Know why *I* think they (teen-agers) aren't there? Because
there, the customer service is higher scale, which demands more
personality, better etiquette, and of course--greater work ethic.
Or maybe the owners simply don't hire teenagers.
Guess who we do see serving us in those restaurants?
Who, Kim? You've already said teenagers (immigrant and non-immigrant)
don't work in these restaurants. That leaves only adults. I suppose you're
now going to say immigrant adults have more personally, better etiquette,
and a greater work ethic, than non-immigrant adults in this country, which
is why immigrant adults, not non-immigrant adults, work in the restaurants
you go to.
My husband has been at his formerly family-owned business
for 27 years. His mom sold the company last year. For most
of those 27 years, until about 10 years ago, they had a great
crew of folks. Since then, the main focus of my husband's
every day work has been to get someone in there who wants
a job and will work. Know how many nieces nephews, and
his own kids and my son, he has had through those years?
Ten. Not one of them has ever, ever worked there. (snip)
Perhaps that says more about your husband than the nieces, nephews, and
kids. That's not intended as an insult. Instead, it's just to point out that
few kids are willing to work for parents or immediate relatives - parents
and relatives tend to be more demanding and more judgmental than the normal
employer.
If the factories are closing, then what jobs are the immigrants
moving in to take? (snip) I am still curious to know if factories
are closing, what jobs are available for anyone to take? (snip)

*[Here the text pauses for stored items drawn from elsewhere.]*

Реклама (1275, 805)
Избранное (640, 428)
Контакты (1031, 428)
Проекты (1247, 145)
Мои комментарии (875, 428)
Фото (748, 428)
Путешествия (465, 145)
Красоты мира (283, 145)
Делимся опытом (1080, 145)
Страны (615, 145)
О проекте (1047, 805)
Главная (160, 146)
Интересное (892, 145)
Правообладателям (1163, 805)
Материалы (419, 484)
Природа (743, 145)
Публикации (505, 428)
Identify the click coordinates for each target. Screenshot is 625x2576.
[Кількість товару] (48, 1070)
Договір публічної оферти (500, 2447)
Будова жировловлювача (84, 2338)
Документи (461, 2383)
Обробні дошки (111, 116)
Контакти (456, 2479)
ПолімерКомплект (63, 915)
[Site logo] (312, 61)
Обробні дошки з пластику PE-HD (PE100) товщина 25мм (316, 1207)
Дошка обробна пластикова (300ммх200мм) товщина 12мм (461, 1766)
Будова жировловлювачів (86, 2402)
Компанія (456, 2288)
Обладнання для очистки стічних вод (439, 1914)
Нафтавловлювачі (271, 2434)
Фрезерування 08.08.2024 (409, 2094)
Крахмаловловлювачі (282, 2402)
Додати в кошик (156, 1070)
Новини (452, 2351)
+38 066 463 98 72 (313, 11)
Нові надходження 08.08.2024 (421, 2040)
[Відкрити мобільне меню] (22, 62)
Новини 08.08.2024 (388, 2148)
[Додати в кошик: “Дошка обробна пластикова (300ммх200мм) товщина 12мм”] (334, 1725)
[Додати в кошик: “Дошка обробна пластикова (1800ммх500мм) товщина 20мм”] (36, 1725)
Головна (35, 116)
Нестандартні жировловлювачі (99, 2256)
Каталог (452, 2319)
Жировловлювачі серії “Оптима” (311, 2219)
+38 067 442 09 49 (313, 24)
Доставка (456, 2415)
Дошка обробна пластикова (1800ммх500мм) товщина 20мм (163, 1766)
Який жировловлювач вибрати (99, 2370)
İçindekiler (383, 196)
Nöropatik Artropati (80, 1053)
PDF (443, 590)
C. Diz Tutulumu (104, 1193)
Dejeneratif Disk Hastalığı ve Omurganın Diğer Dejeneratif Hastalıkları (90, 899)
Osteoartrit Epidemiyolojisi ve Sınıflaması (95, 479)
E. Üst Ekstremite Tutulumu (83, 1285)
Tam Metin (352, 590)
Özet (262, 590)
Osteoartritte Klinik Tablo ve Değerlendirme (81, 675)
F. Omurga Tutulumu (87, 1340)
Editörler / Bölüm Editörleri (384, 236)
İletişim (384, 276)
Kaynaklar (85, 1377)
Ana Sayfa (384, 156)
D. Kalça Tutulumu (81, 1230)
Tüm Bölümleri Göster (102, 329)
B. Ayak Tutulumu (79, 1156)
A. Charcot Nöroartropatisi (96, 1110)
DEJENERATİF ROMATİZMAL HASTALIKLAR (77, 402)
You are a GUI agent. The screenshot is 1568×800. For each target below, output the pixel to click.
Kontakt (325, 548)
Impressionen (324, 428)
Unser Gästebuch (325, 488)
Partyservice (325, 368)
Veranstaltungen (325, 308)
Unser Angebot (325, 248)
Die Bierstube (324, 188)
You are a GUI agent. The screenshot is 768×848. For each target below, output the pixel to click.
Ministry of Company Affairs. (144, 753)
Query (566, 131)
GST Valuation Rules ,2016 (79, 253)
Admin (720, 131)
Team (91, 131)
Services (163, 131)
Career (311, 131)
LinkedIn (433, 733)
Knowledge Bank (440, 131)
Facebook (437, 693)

Didn't I pretty much answer that in the next paragraph of that message?
There are obviously more jobs in town than just factory jobs, Kim. The
elimination of those factory jobs simply adds to the competition for those
remaining jobs.
Well, excuse me for the honesty--you'll call it having my
blinders on or not caring, maybe even because I am a
"liberal"--but, if one contract put this company out of
business, then perhaps the person should have gone on
to some form of vocational or higher level training in
business practices before they took such a jump. (snip)
It happened to be about a $450k per year contract, the loss of which his
company could not absorb.
(snip) if we have no control over the employment
situation in this country--we don't whine about it. We
knuckle under, get the menial jobs, sell the big house,
get the little house, sell the SUV and get the Saturn,
and we begin the task of seeing what we can do--if
anything--to change the route of what we perceive as
being awful. (snip)
Kim, as voters and citizens, we're supposed to have control over the
employment situation in this country. We don't simply because too many
choose to "knuckle under" instead of demanding better. Of course, they
probably don't have that much of a choice as long as most people are
heartless enough to think the solution for those people is to sell
everything, take a menial job, and live in poverty.
Then, report the company to INS. REPORT THEM. If
the company is getting contracts based on their employment
of illegeal aliens, then I am sure the firms they are doing
services for will want to know this. For goodness sake,
REPORT their ass.
I've already filed complaints. Sadly, it just doesn't work that way, Kim.
When it comes to businesses hiring illegal immigrants, government agencies
only take on a few, high profile, cases each year (such as Walmart
recently). Because of that, you could complain until you're blue in the face
and absolutely nothing will come of it. I truly wish it were different, but
that's simply the way it is (which is exactly why so many companies are now
willing to hire illegal immigrants).